Province (littérature)
Le vocable « Province, provincial » est fortement connoté en France, où son utilisation est particulièrement fréquente à Paris et relève dans une large mesure du parisianisme. Ce sens est également utilisé à Lima, à Sofia et à Bucarest. Le problème ne se pose pas en ces termes en Belgique ou au Canada, en revanche l’Italie connaît une semblable discrimination[1]. Étymologiquement, la province est le pays vaincu (pro vincere) par les empereurs romains, puis sous l’ancien régime les provinces sont des circonscriptions militaires et fiscales.
La réinvention moderne au XIXe siècle de la province est motivée par des motifs politiques, la France est encore morcelée et divisée, il faut fortifier le sentiment patriotique. Dès lors, le pouvoir travaille à affermir un État centralisateur qui réunit l’ensemble du système administratif dans la capitale, qui aplanit les différences culturelles quand il ne les nie pas (interdiction d’enseigner les langues régionales, par exemple) et qui réécrit l’histoire sous l’impulsion de Michelet en s’efforçant de trouver une continuité historique, parfois artificielle, des ancêtres gaulois jusqu’à la naissance de la fragile république[2].
La Province fantasmée dans la littérature
La palette de fantasme que génère la France rebaptisée en province dans la littérature est variée mais on peut néanmoins tenter une typologie.
- Le complexe d'infériorité du provincial chez Honoré de Balzac : « La France au dix-neuvième siècle est partagée en deux grandes zones : Paris et la province, la province jalouse de Paris » dans La Muse du Département, page 652, qui continue ainsi:
« Quelque grande, quelque belle, quelque forte que soit à son début une jeune fille née dans un département quelconque, si, comme Dinah Piédefer, elle se marie en province et si elle y reste, elle devient bientôt femme de province. Malgré ses projets arrêtés, les lieux communs, la médiocrité des idées, l'insouciance de la toilette, l'horticulture des vulgarités envahissent l'être sublime caché dans cette âme neuve, et tout est dit, la belle plante dépérit. Comment en serait-il autrement ? Dès leur bas âge, les jeunes filles de province ne voient que des gens de province autour d'elles, elles n'inventent pas mieux, elles n'ont à choisir qu'entre des médiocrités, les pères de province ne marient leurs filles qu'à des garçons de province ; personne n'a l'idée de croiser les races, l'esprit s'abâtardit nécessairement ; aussi, dans beaucoup de villes, l'intelligence est-elle devenue aussi rare que le sang y est laid. L'homme s'y rabougrit sous les deux espèces, car la sinistre idée des convenances de fortune y domine toutes les conventions matrimoniales. Les gens de talent les artistes, les hommes supérieurs, tout coq à plumes éclatantes s'envole à Paris. Inférieure comme femme, une femme de province est encore inférieure par son mari. »
- La niaiserie de l’autre, celui qui n’est pas Parisien et que nous venons de rencontrer chez Balzac. « Provincial : qui est gauche, dépourvu de distinction, maniéré. », nous dit le Larousse du XXe siècle. Citons aussi : « C’est un nigaud qui est frais émoulu de la province » (Dancourt), donné en exemple par Le Petit Robert, « Ce n’était plus cette fille simple dont une éducation provinciale avait rétréci les idées » (Voltaire), « On verra clairement que vous avez pleuré à la tragédie, ce qui est un peu provincial » (Genlis).

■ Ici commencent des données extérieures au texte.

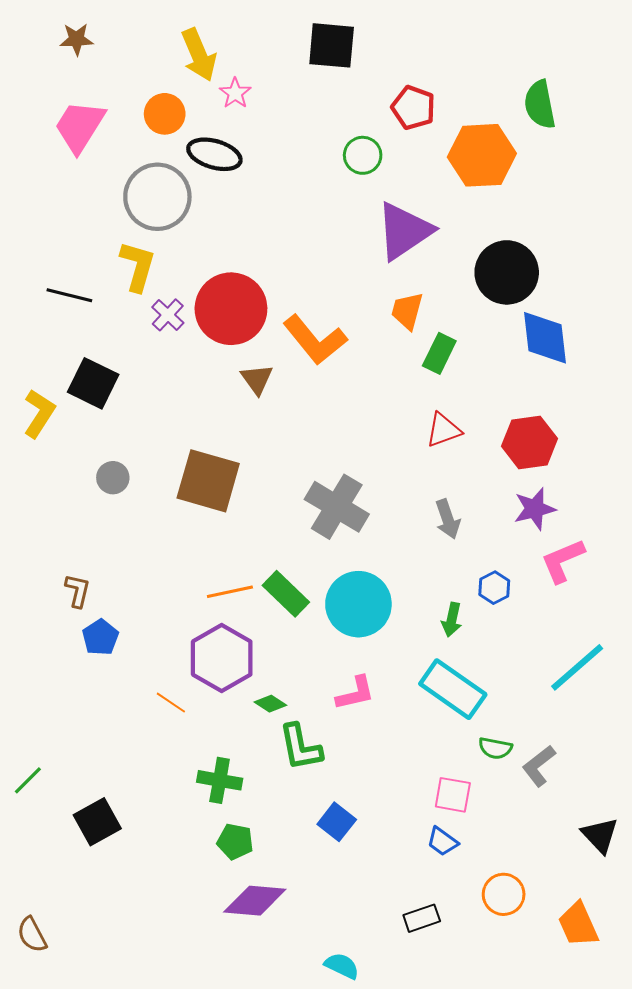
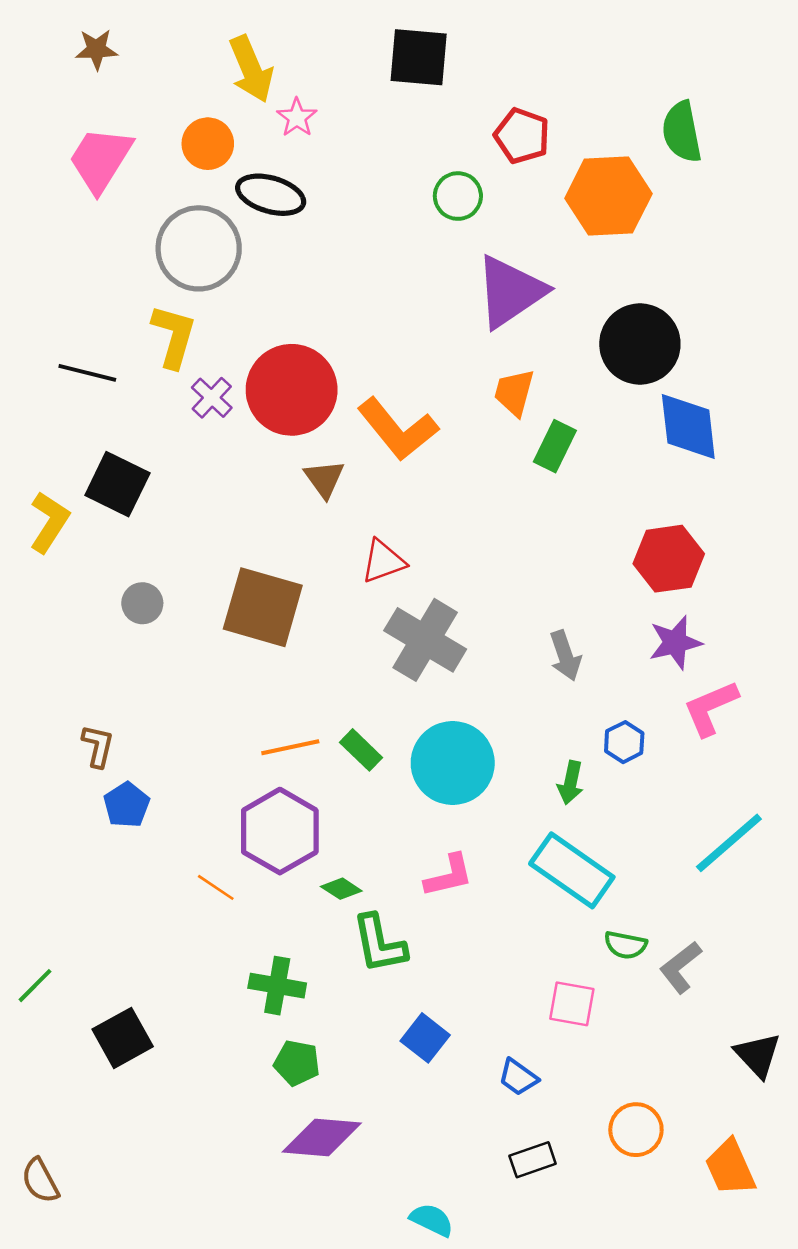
red triangle: (443, 430) -> (383, 561), moved
green rectangle: (286, 594) -> (361, 750), size x0.7
blue trapezoid: (442, 841) -> (518, 1077), moved

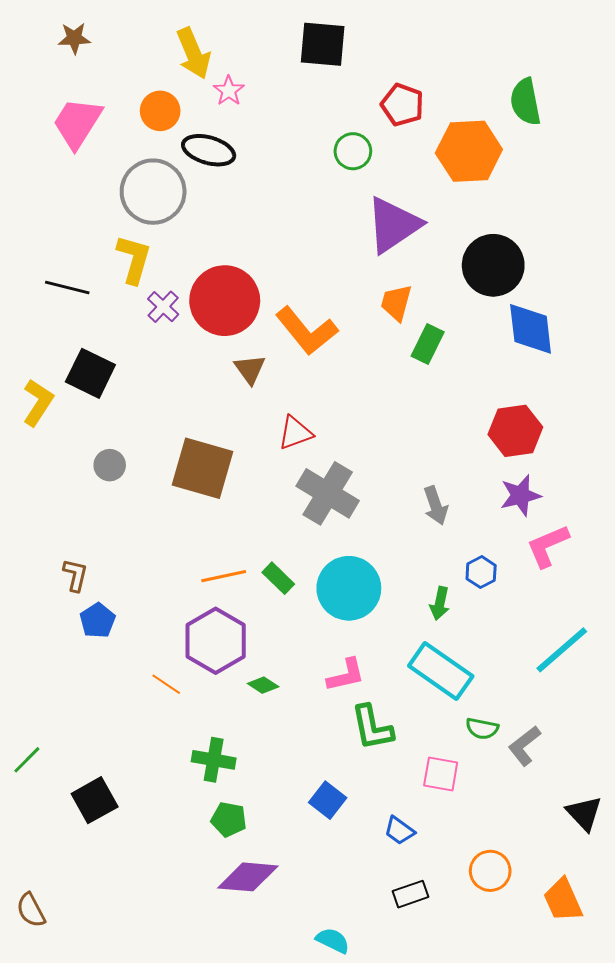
green L-shape: (379, 944) -> (372, 728), moved

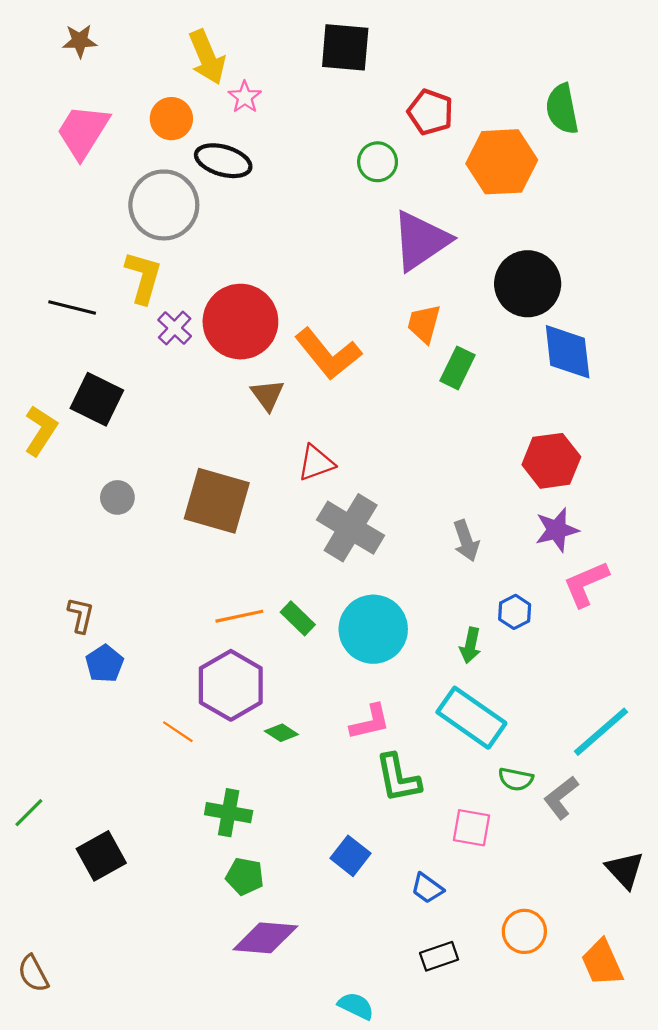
cyan line: (562, 650) -> (601, 732), moved

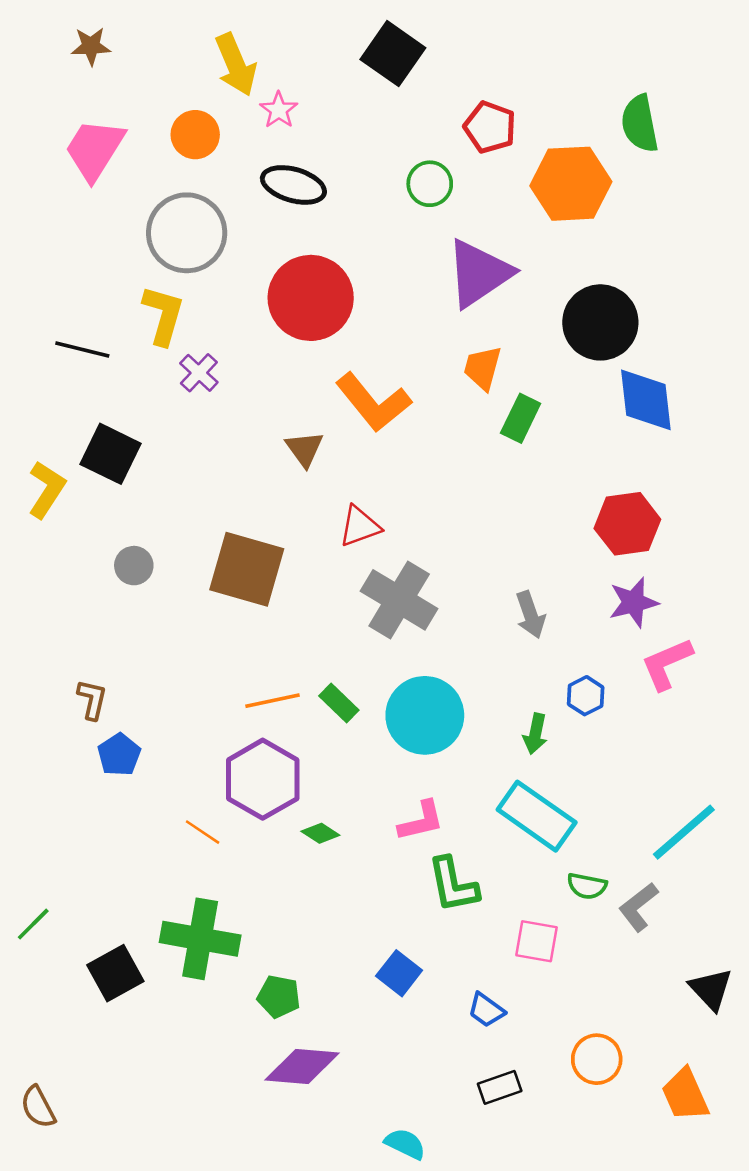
black square: (345, 47) -> (393, 54), turned 30
black ellipse: (223, 161) -> (293, 185), moved
red circle: (240, 322) -> (311, 298), moved
green cross: (229, 813) -> (200, 939), moved, size x1.5

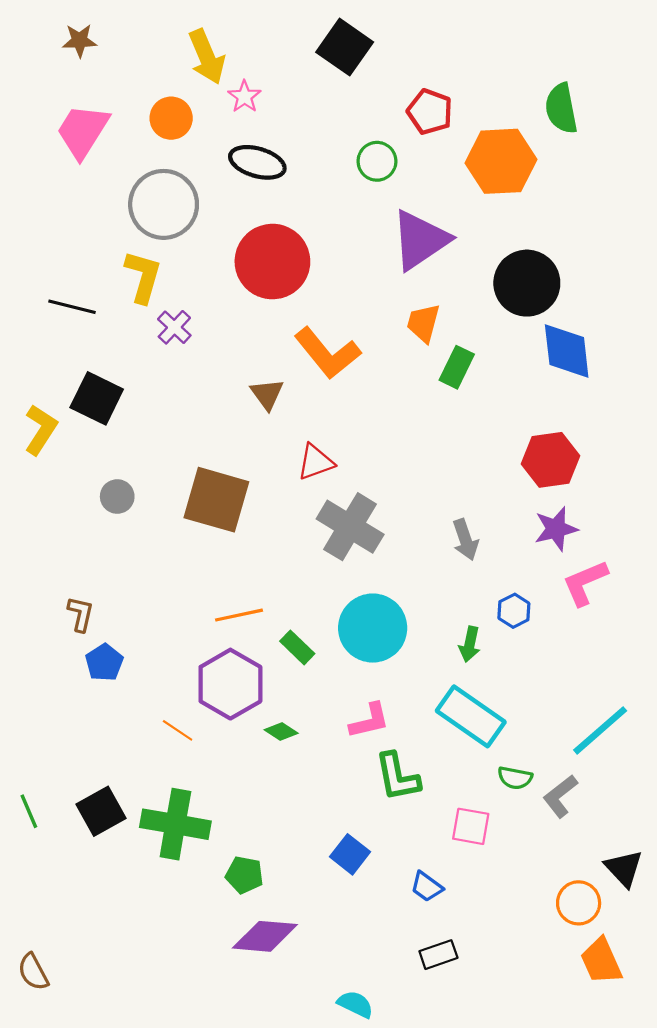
green rectangle: (339, 703) -> (297, 647), moved
green line: (33, 924) -> (29, 811), turned -68
black square: (115, 973) -> (101, 811), moved
orange circle: (597, 1059) -> (579, 903), moved

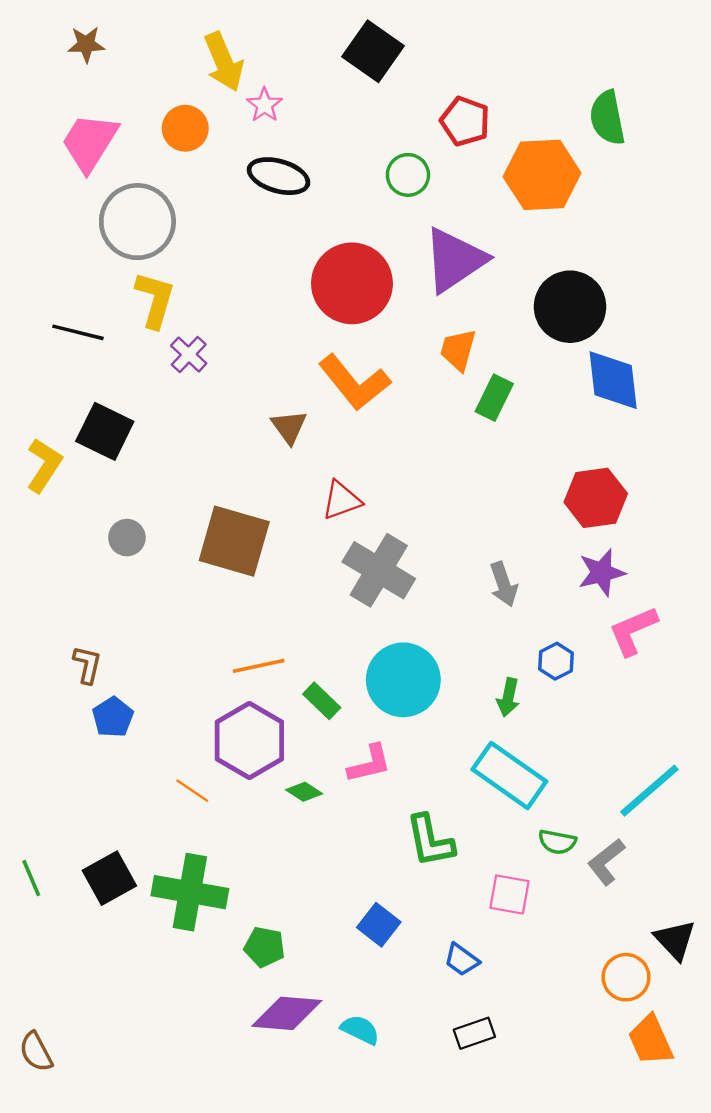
gray circle: (164, 204) -> (137, 222), moved
red circle: (272, 262) -> (352, 283), moved
pink L-shape: (369, 721) -> (369, 764), moved
cyan semicircle: (355, 1004) -> (360, 1030), moved

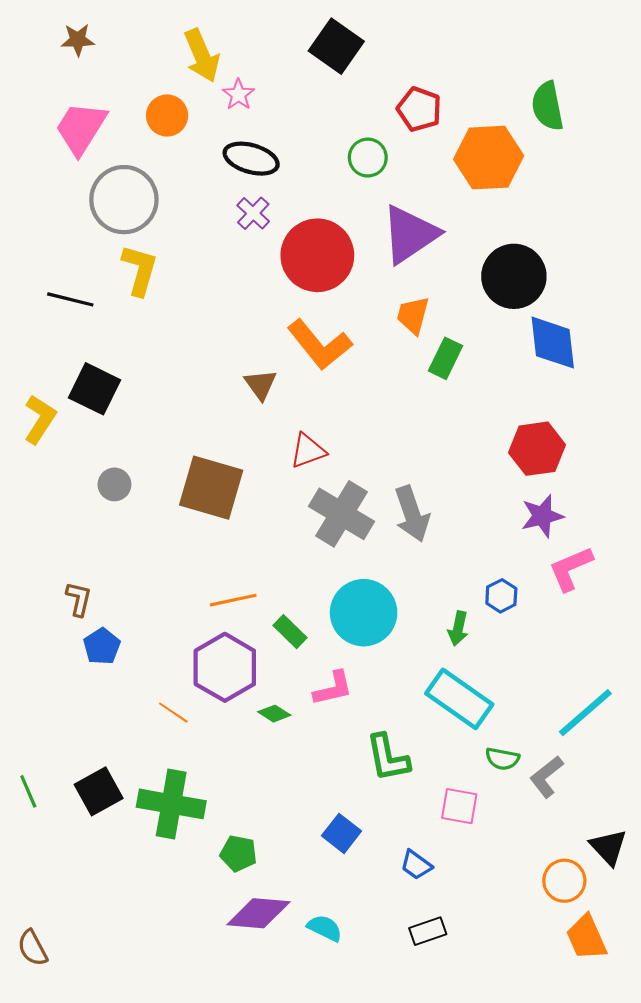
purple cross: (189, 354) -> (253, 213), moved
gray arrow: (504, 584) -> (412, 514), moved, size x1.4

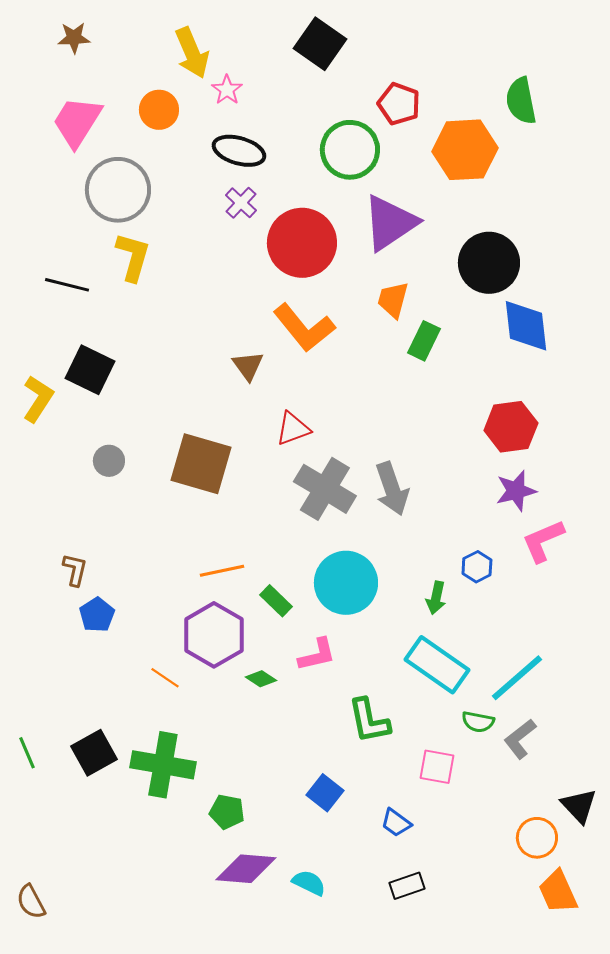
green circle: (368, 158) -> (350, 150), size x1.6
cyan line: (585, 713) -> (517, 678), moved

- L’abâtardissement, largement entrevu avec Balzac, citons aussi « Elle avait de beaux yeux pour des yeux de province » (Gresset), « Est-il rien de si pitoyable au monde que les fonctions de journaliste de province, condamné à ne jamais écrire que des vulgarités pour se mettre au niveau de son public. » (Auguste Nefftzer), «Transplantée à Lyon ou à Rennes, la Parisienne en un an devient sotte, et l'homme le plus supérieur se découvrira des mesquineries, après un trimestre de séjour » [3] (Joséphin Peladan).
- Le mortel ennui : « Paris est une solitude peuplée ; une ville de province est un désert sans solitude. » (François Mauriac), « En province, la pluie devient une distraction.» (Edmond et Jules de Goncourt), « L'homme est fait pour la femme. La femme est faite pour l'homme... surtout en province, où il n'y a pas de distraction. » (Feydeau) ou encore « Il y a quelque chose de terrible dans ces existences de province où rien ne paraît changer quelles que soient les profondes modifications de l'âme. » (Julien Green).
Notes et références
- Claudio Sabelli Fioretti, C'era una volta la provincia. Storia, tendenze, immagini e cultura di un ex piccolo mondo, Milan, Sperling et Kupfer, 1991
- Bernard Poche, Les Mésaventures de « laprovince » à travers l’histoire, CNRS-CERAT, Grenoble.